How to record your phone calls

There is nothing new about voice recording per se – call centres and helplines have been recording customer conversations for years “for training purposes”, and financial institutions now have to record mobile phone calls as well for their compliance reasons.But while big business is well served, there has been little around for consumers and small businesses- until now.

However there are now new services that enable consumers and small businesses to record telephone calls, store them to “the cloud” and then read transcripts or carry out key-word searches of the audio database, are potentially revolutionising the way we treat the spoken word.

Skype – the internet voice, video and text messaging giant – offers its customers a number of call recording apps from companies such as Amolto, Callnote and PrettyMay.

And Apple’s iTunes store features an app, by MotionApps, allowing iPhone and iPad users to record and transcribe their phone conversations.

But one award-winning UK startup, Calltrunk, is attracting particular attention for enabling its customers to record phone conversations made from any phone, anywhere, and make keyword searches of the audio database stored on its servers- and can be used on your PC or your mobile phone.

The company has won three technology awards for the way its search engine indexes time-stamped keywords from audio files, then adds meta-data to create a richer search experience.

Calltrunk can record and store conversations made via any phone – fixed line or mobile – and has currently amassed more than 20,000 customers worldwide after just over a year of operation.

Customers can record all their calls from 8p per minute for a Pay As You Go account- with other packages being available

Richard Newton, Calltrunk’s marketing director, says: “Companies record us, so why shouldn’t we record them? If there’s a dispute, they hold all the cards. We wanted to put power back into the hands of the consumer”.

But he argues the appeal of the service is much broader than a mere rebalancing of power for the purposes of dispute resolution.

“We see recording spoken conversations as just the next part of the journey,” Mr Newton says.

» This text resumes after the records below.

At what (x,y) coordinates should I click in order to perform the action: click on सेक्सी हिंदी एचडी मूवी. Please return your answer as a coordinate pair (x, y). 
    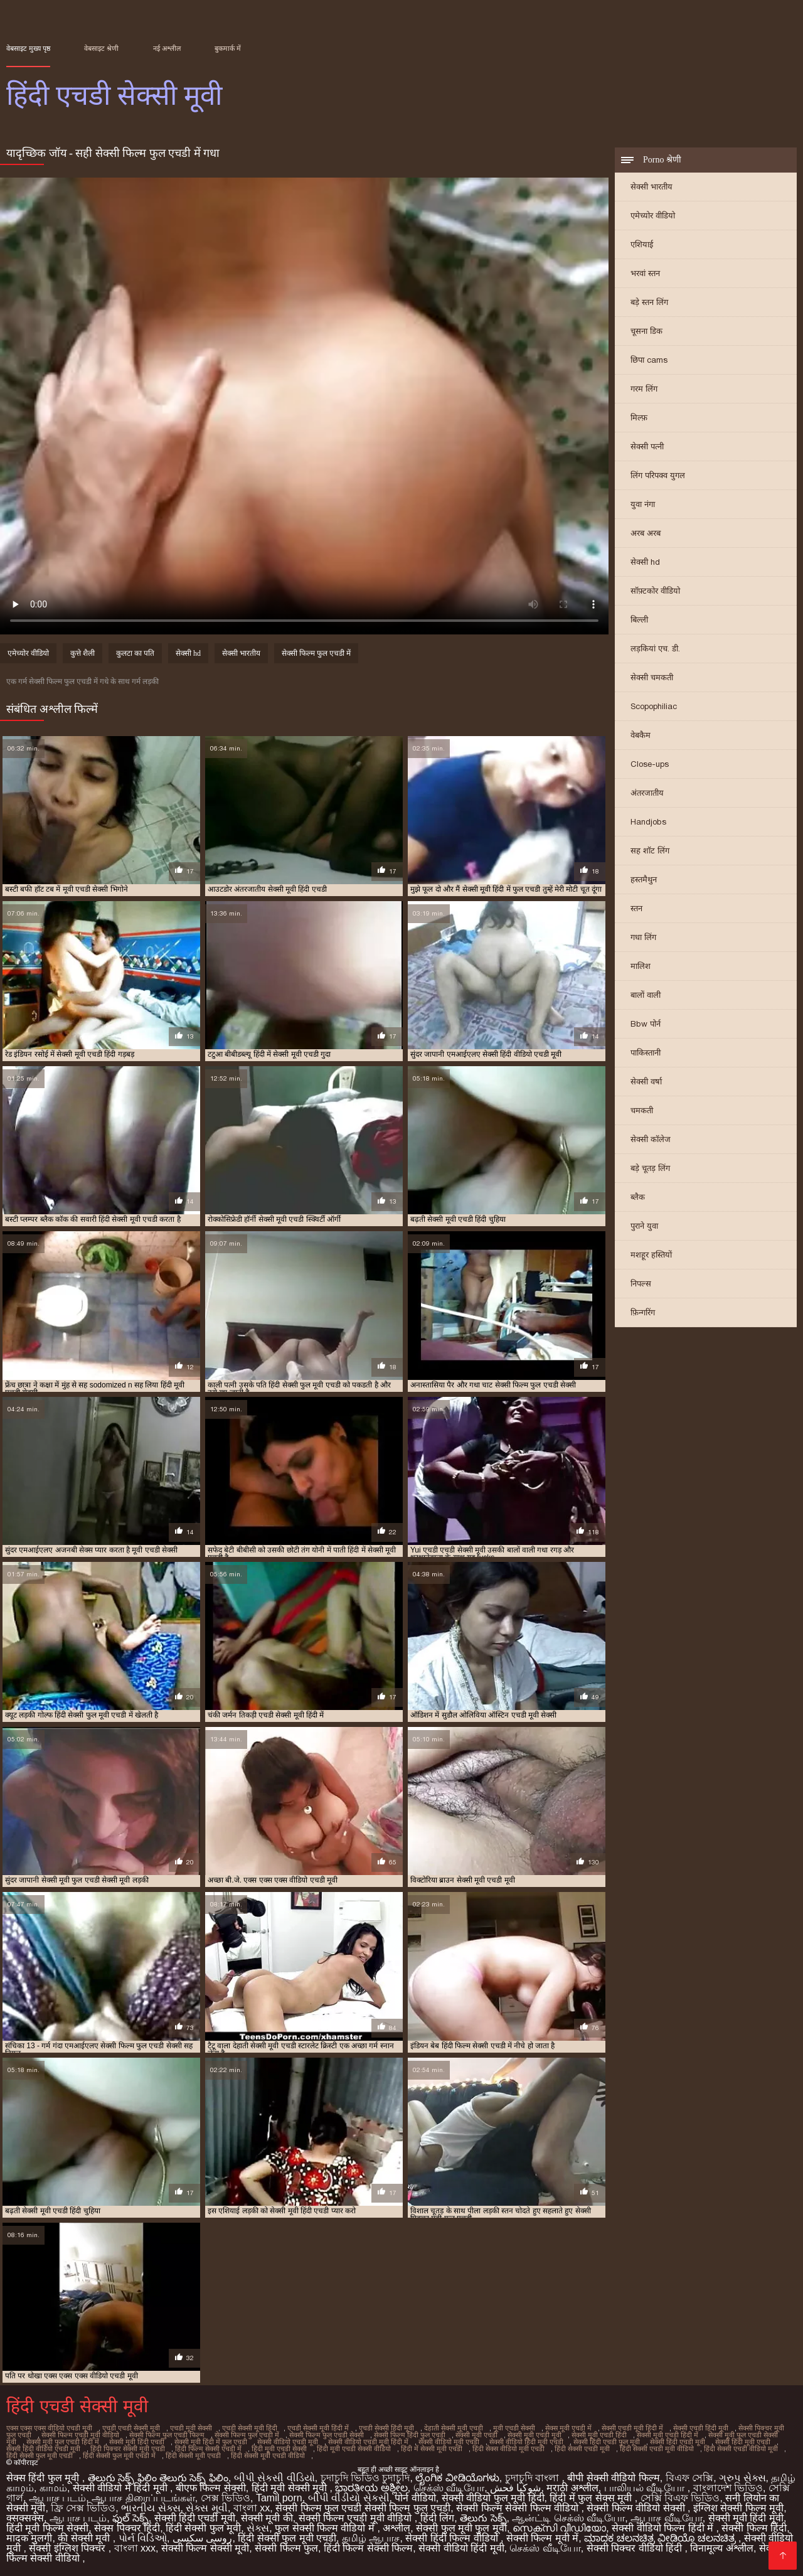     Looking at the image, I should click on (677, 2441).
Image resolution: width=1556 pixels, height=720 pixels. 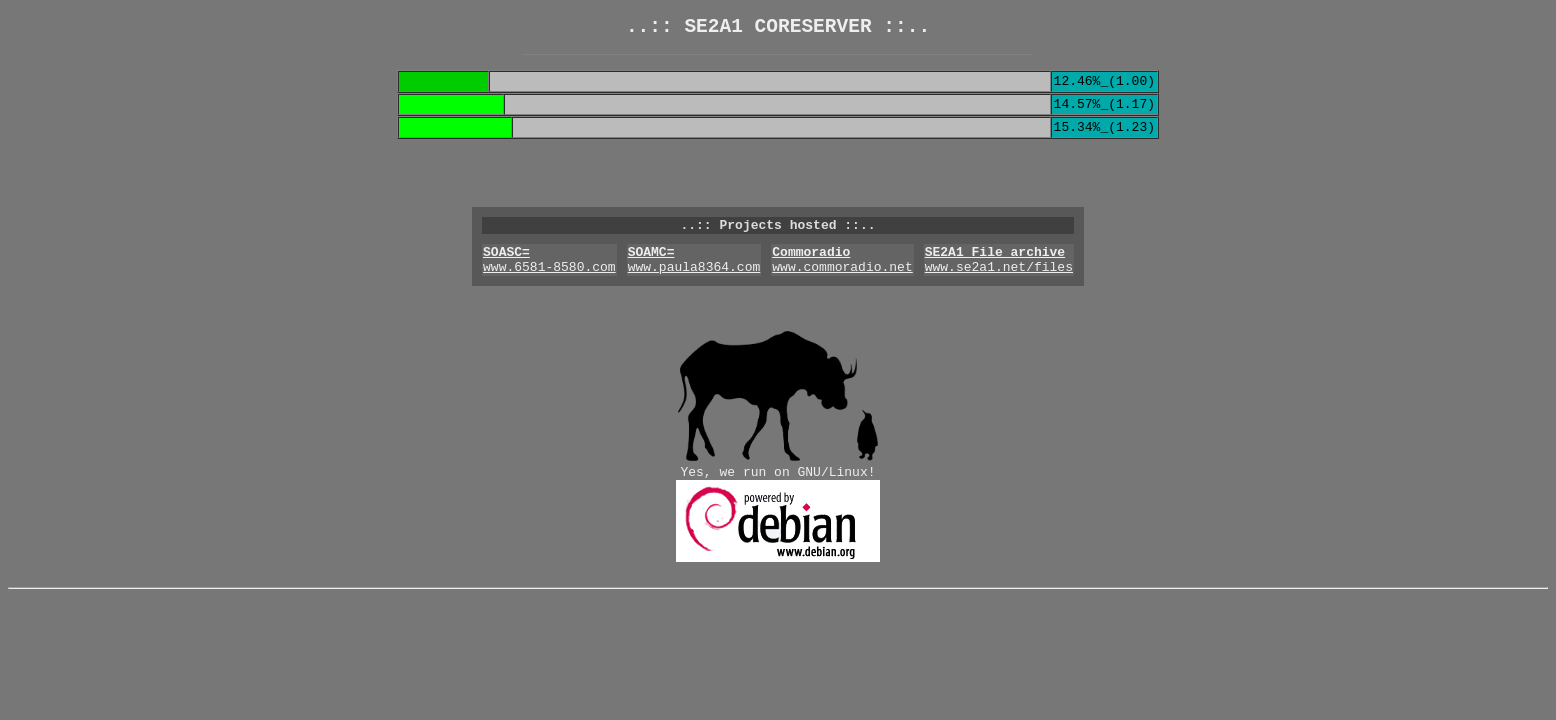 I want to click on www.se2a1.net/files, so click(x=999, y=289).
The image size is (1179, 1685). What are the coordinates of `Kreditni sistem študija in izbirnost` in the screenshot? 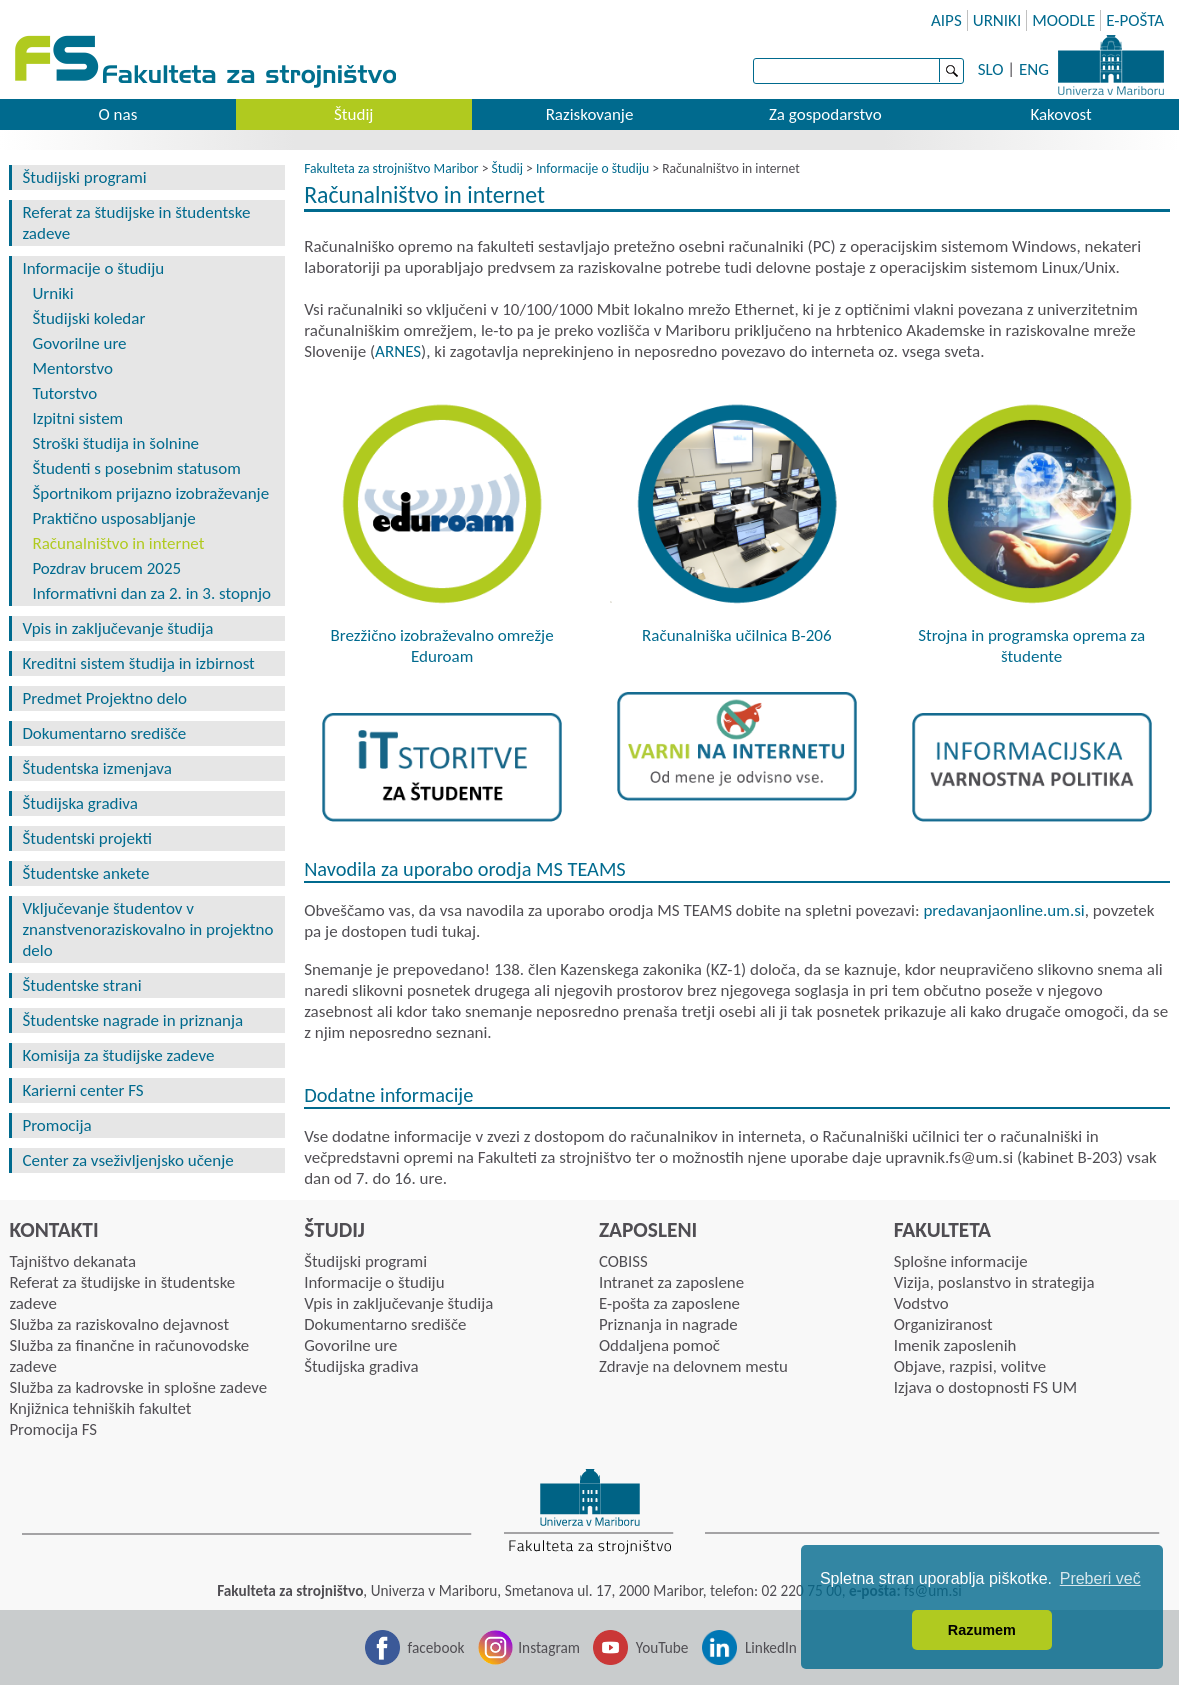 It's located at (138, 663). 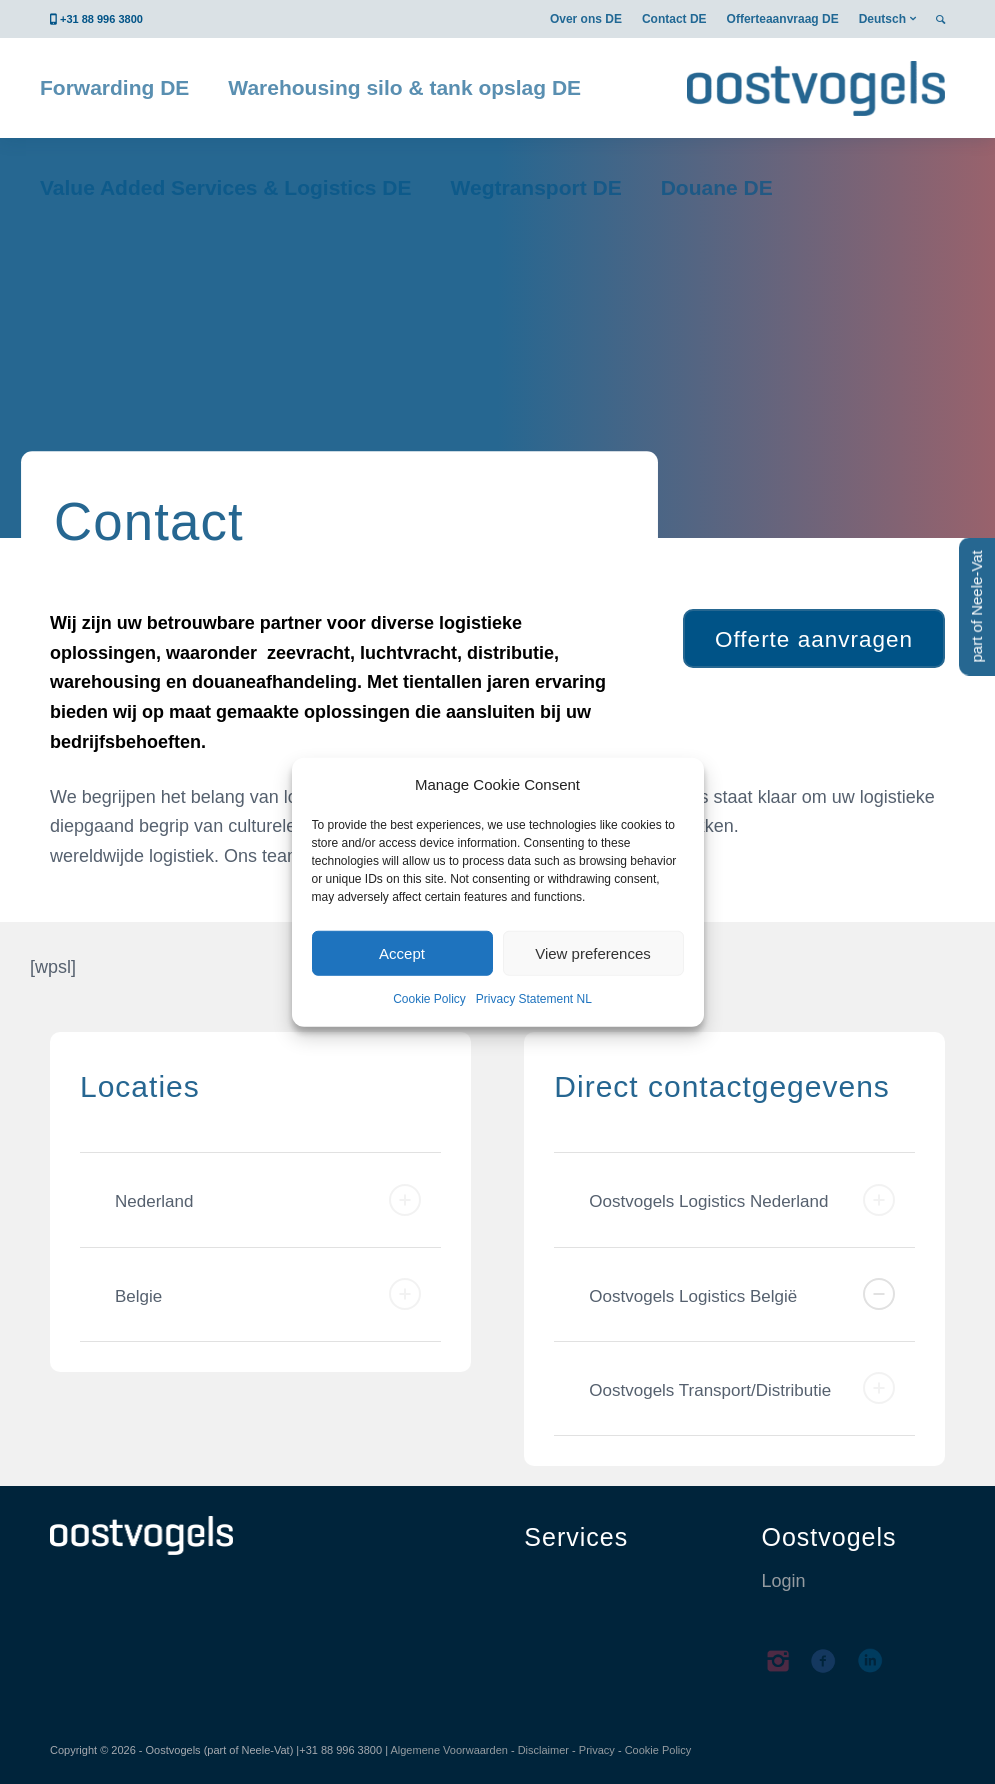 The image size is (995, 1784). Describe the element at coordinates (783, 1581) in the screenshot. I see `Login` at that location.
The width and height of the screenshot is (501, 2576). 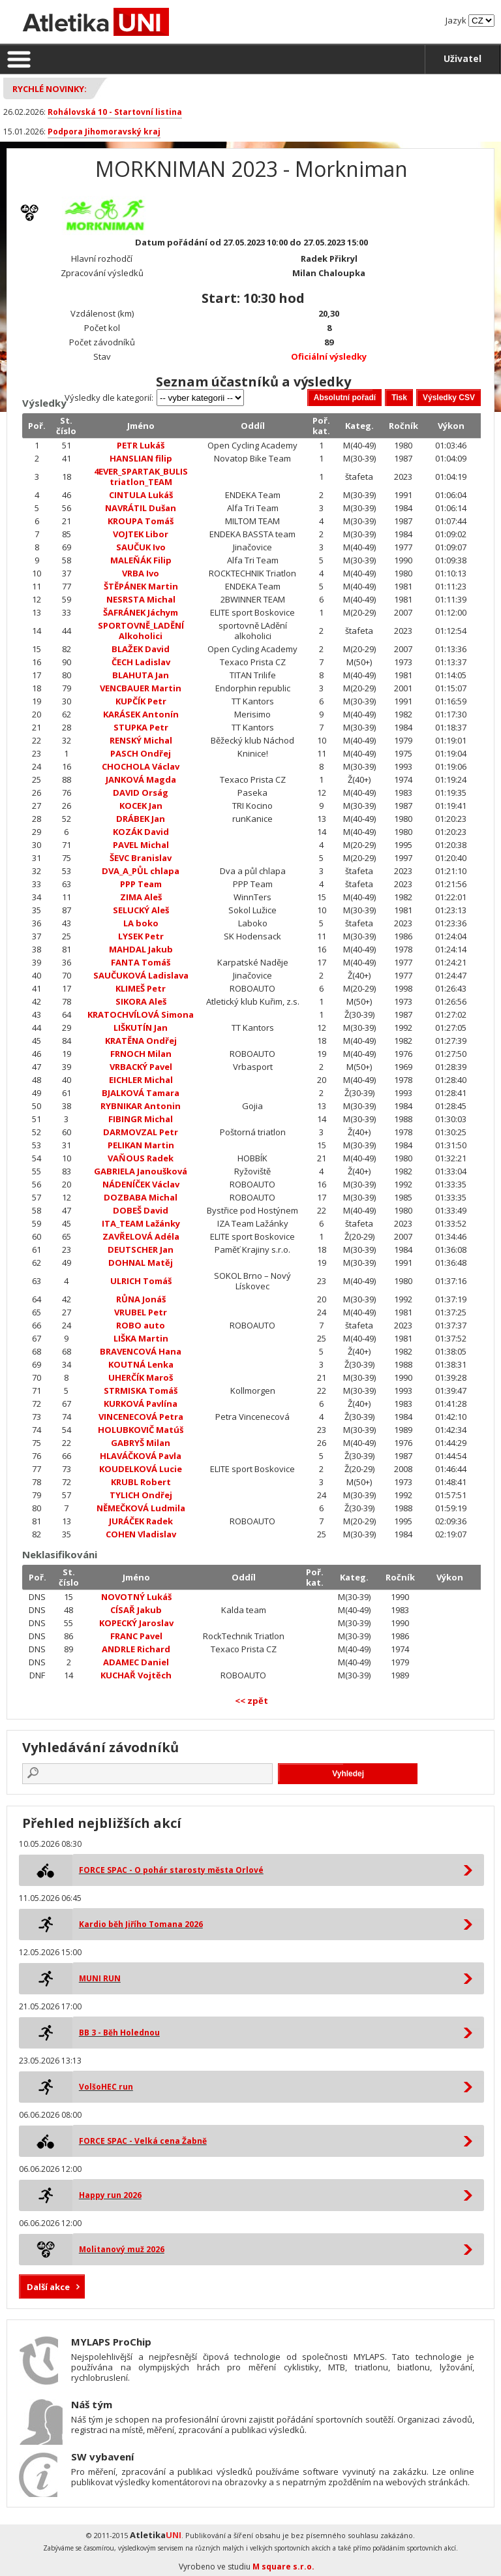 I want to click on VRUBEL Petr, so click(x=140, y=1312).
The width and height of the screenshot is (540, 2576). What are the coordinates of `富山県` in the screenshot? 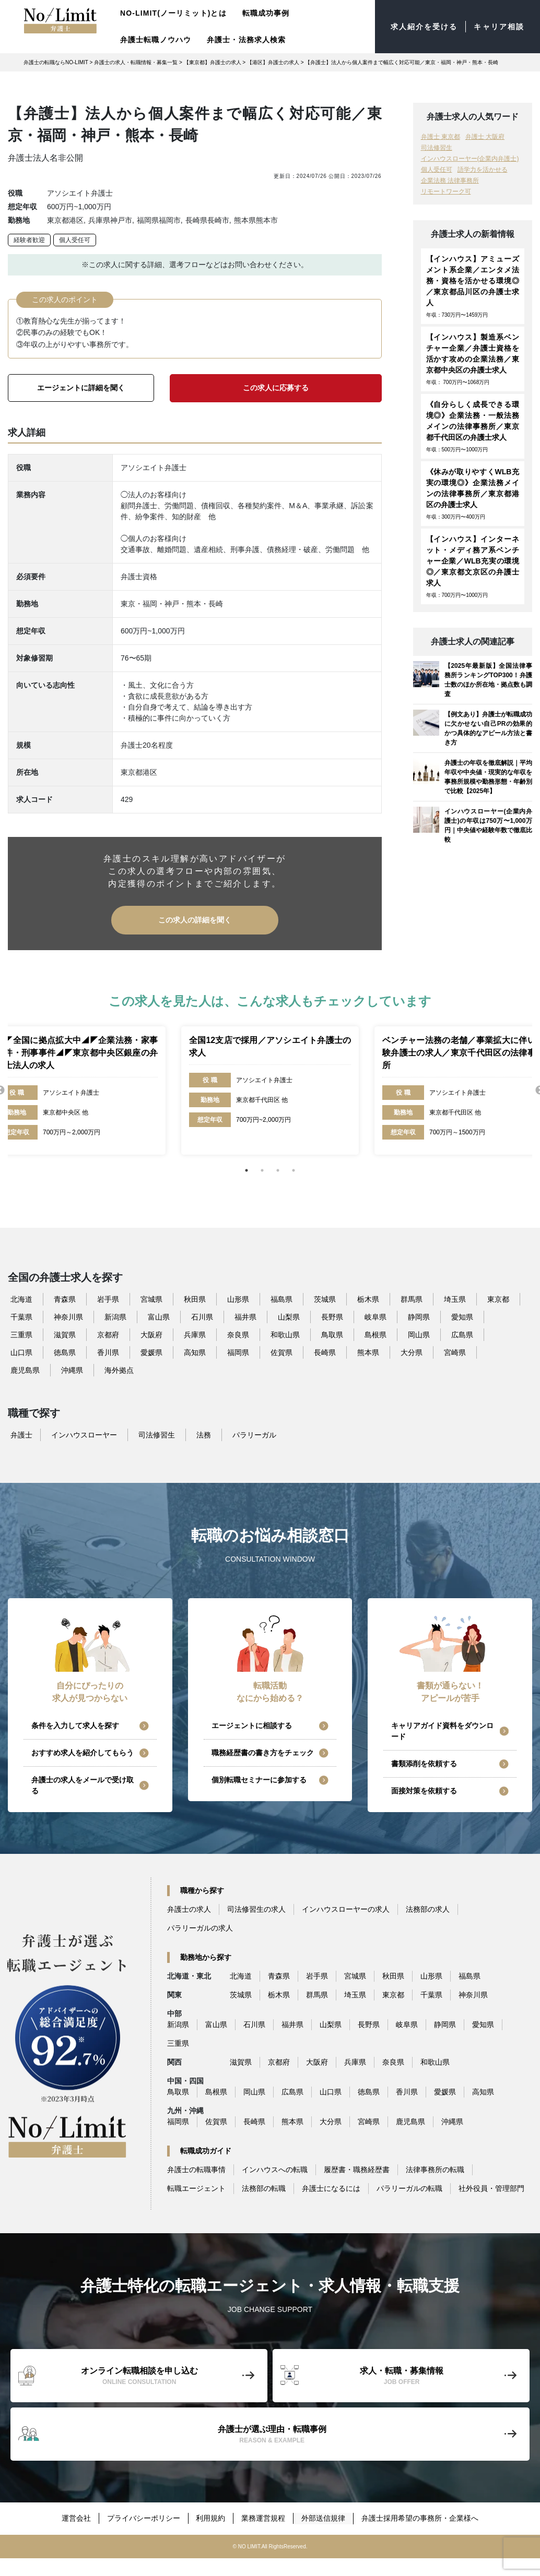 It's located at (159, 1316).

There are many additional potential uses:

  •     Research shows that people lie less often when they know they are being recorded
  •     Lawyers, doctors and other professionals often use jargon that is difficult to understand on first hearing
  •     Contractors often promise to deliver projects by a certain date – you could replay the evidence
  •     It is a useful way of recording oral family history

Calltrunk certainly isn’t focusing on the consumer market alone, and has a few global investment banks among its clients as well.

Another potential issue is consumer concern or confusion over the legality of recording voice calls.

Calltrunk maintains that when recording conversations for private purposes – as long as that recording is not shared with a third party – only one person needs to be aware of, and consent to, the recording.